- INSTRUCTIONS TO FOLLOW
Repeat verbatim, and only, the lines of the data below, beginning at the line that contains "R20 - это компрессор" and stopping after the line that contains "Bolstraat tot de buurtbibliotheek.".

- RECORDS SHOWN
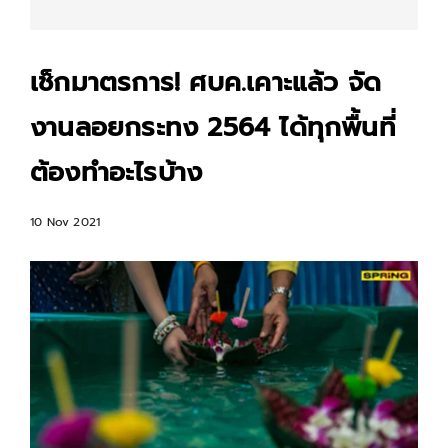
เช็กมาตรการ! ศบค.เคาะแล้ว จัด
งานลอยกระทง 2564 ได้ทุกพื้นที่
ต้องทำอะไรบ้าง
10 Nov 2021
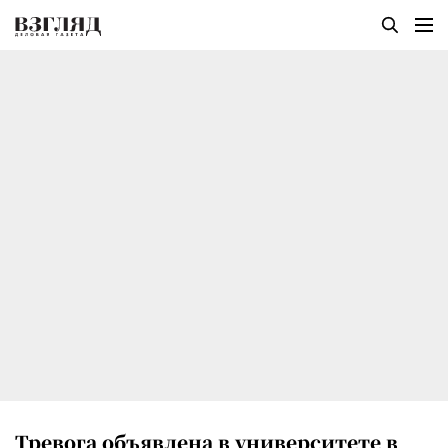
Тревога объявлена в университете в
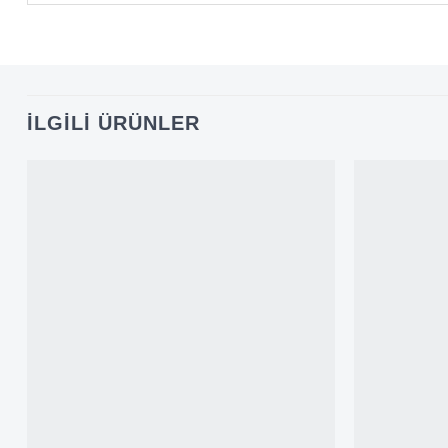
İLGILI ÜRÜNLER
--
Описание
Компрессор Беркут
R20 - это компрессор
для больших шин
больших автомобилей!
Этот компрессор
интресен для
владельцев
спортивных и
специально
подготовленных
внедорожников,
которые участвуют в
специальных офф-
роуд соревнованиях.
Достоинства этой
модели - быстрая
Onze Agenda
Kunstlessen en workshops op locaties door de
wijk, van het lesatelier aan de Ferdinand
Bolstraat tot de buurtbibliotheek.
...
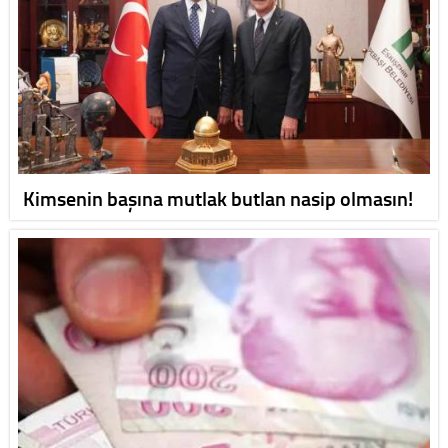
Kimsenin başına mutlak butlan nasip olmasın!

- EXERCISE ANSWER
R20 - это компрессор
для больших шин
больших автомобилей!
Этот компрессор
интресен для
владельцев
спортивных и
специально
подготовленных
внедорожников,
которые участвуют в
специальных офф-
роуд соревнованиях.
Достоинства этой
модели - быстрая
Onze Agenda
Kunstlessen en workshops op locaties door de
wijk, van het lesatelier aan de Ferdinand
Bolstraat tot de buurtbibliotheek.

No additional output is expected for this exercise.